Veteran Egyptian journalist Heikal dies at 92

Former editor-in-chief of Al-Ahram was adviser to president Nasser, one of Arab world’s leading political commentators

This file photo taken on February 6, 1999 shows Egyptian journalist Mohammad Hassenin Heikal (R) and comedian Adel Imam attending the funeral of Egyptian writer Lotfi al-Kholi, a leading promoter of peace with Israel. (AFP / AMR NABIL)
This file photo taken on February 6, 1999 shows Egyptian journalist Mohammad Hassenin Heikal (R) and comedian Adel Imam attending the funeral of Egyptian writer Lotfi al-Kholi, a leading promoter of peace with Israel. (AFP / AMR NABIL)

CAIRO, Egypt — Veteran Egyptian journalist Mohamed Hassanein Heikal, one of the Arab world’s most prominent political commentators and a former adviser to president Gamal Abdel Nasser, died Wednesday aged 92, state media reported.

Heikal served as editor-in-chief of state-owned daily Al-Ahram from 1957 to 1974, and under his tenure it was considered the region’s newspaper of record.

He had been ill for three weeks, and suffered fluid in his lungs and kidney failure, Al-Ahram reported on its website.

Heikal, who was born in the Nile Delta province of Qalubiya on September 23, 1923, authored more than 10 books on the conflicts and political intrigues of the region.

He was a close associate of Nasser, who ruled Egypt from 1954 until his death in 1970, serving as his information minister and for a brief period of two weeks also as his foreign minister.

Egyptians mourners carrying the coffin of the Egyptian journalist Mohamed Hassanein Heikal during his funeral at the al-Hussein mosque in Cairo on February 17, 2016. (AFP / KHALED DESOUKI)
Egyptians mourners carrying the coffin of the Egyptian journalist Mohamed Hassanein Heikal during his funeral at the al-Hussein mosque in Cairo on February 17, 2016. (AFP/KHALED DESOUKI)

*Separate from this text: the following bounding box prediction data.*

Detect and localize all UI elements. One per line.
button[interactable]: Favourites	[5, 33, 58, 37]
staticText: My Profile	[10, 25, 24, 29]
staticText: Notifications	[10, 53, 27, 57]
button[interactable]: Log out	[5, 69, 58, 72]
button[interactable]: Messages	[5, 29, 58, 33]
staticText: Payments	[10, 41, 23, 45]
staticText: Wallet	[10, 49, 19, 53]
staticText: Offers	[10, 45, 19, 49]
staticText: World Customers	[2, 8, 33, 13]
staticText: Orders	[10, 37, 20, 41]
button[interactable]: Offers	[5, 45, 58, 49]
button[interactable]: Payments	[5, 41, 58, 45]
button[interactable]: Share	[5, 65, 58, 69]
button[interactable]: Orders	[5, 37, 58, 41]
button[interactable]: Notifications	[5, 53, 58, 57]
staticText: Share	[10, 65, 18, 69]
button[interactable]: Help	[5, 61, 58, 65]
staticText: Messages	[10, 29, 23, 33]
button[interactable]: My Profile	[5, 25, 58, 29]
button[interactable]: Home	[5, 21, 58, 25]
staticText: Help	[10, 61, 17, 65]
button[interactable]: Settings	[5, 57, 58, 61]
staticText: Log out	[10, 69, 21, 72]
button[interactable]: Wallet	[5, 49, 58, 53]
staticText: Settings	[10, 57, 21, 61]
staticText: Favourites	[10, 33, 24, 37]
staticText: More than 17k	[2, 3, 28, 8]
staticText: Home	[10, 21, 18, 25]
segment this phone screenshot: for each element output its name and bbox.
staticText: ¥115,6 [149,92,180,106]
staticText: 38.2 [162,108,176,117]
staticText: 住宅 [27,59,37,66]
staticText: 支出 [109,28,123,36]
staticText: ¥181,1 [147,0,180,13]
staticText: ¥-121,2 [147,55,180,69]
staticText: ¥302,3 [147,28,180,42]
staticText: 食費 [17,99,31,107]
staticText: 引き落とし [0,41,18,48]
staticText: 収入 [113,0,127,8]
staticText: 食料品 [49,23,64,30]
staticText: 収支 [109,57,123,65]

He initially backed Nasser’s successor Anwar al-Sadat, but was jailed in September 1981 after falling out with the president, who signed the first Arab peace treaty with Israel.

He took to the sidelines during Hosni Mubarak’s three-decade rule, but would sometimes give interviews.

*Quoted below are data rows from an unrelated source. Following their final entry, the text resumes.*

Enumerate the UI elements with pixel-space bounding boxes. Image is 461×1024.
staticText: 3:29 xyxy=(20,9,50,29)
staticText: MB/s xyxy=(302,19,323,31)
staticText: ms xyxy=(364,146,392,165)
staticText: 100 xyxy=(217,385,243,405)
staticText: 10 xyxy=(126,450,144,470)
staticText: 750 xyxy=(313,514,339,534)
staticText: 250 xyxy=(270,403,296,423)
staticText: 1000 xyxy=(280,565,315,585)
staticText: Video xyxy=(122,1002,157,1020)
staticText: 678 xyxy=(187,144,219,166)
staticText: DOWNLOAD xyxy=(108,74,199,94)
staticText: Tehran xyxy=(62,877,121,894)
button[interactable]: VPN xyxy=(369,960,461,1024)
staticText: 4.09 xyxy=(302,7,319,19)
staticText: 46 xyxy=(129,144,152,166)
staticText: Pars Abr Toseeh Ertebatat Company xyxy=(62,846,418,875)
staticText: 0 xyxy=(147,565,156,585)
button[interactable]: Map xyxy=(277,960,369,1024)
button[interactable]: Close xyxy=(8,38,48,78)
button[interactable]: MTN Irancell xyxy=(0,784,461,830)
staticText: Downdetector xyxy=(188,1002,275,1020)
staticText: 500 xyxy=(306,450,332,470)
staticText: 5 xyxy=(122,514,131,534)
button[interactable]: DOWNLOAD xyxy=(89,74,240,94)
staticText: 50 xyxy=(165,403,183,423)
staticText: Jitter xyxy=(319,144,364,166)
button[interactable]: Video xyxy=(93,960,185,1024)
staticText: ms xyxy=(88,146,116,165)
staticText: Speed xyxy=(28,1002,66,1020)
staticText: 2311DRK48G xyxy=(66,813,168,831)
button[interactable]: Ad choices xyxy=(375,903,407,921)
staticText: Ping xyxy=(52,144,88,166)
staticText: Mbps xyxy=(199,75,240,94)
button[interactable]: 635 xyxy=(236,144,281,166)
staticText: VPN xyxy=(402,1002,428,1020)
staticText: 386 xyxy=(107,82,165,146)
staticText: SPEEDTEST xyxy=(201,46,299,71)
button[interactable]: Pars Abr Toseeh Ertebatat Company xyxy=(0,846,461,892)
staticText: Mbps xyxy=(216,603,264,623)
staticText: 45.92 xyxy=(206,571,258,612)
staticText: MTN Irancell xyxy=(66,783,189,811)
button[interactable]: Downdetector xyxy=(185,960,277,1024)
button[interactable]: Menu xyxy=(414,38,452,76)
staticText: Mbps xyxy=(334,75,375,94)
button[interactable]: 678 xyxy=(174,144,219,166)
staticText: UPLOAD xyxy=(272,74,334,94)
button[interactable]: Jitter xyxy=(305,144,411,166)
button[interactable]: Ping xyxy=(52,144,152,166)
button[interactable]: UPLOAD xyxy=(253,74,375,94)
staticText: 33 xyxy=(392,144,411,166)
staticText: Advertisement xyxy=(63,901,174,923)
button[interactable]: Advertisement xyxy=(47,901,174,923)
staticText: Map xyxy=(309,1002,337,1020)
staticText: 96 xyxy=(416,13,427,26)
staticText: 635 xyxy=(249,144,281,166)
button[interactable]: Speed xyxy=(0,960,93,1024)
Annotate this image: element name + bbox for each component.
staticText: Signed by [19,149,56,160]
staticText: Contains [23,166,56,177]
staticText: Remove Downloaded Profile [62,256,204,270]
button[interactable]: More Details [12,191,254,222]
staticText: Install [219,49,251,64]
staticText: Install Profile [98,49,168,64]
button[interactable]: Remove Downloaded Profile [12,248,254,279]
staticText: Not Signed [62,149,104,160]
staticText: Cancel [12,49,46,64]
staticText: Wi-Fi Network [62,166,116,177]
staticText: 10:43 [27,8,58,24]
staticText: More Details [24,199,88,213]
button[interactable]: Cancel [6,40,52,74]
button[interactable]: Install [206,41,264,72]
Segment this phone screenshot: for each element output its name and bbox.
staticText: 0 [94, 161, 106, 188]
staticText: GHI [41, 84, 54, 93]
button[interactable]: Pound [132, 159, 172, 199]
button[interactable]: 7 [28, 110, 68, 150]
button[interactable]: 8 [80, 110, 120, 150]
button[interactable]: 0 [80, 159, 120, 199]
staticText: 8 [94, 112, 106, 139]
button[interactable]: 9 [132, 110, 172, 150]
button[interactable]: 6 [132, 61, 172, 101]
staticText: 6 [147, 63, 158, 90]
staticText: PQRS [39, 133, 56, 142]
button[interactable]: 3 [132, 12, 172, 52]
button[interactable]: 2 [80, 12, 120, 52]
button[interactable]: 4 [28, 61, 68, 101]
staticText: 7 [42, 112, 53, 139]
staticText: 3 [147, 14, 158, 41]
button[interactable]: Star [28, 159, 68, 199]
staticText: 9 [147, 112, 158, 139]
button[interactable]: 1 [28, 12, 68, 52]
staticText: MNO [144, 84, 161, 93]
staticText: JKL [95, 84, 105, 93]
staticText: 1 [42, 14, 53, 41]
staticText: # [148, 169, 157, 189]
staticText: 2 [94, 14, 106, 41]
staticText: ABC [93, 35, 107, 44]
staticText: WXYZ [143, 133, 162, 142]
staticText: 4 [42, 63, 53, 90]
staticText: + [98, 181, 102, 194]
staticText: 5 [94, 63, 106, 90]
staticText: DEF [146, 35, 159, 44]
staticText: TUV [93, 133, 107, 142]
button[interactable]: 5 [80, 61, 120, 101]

Speaking to British newspaper The Independent in 2007, he criticized the autocrat, who was toppled in a popular uprising four years later.

“Let us face it, that man was never adjusted to politics,” he said of the former general, who succeeded Sadat after his assassination in 1981.

In December 2015, Heikal called on President Abdel Fattah al-Sissi to hold a political dialogue to tackle the country’s crises, ranging from an economic downturn to militant attacks and political unrest.

Sissi, the former military chief, had overthrown the unpopular Islamist president Mohamed Morsi in 2013, unleashing a bloody crackdown on Islamists while contending with a jihadist insurgency.

The crackdown has extended to secular opponents.

“There are many people who accept what is happening, because the alternatives are bad, and they have experienced the alternatives,” Heikal said in an interview with an Egyptian television host.

But “there has to be a dialogue between all national forces…with representatives,” he said.

A statement from Sissi’s office eulogized Heikal as having “enriched Egyptian and Arab journalism with his writings.”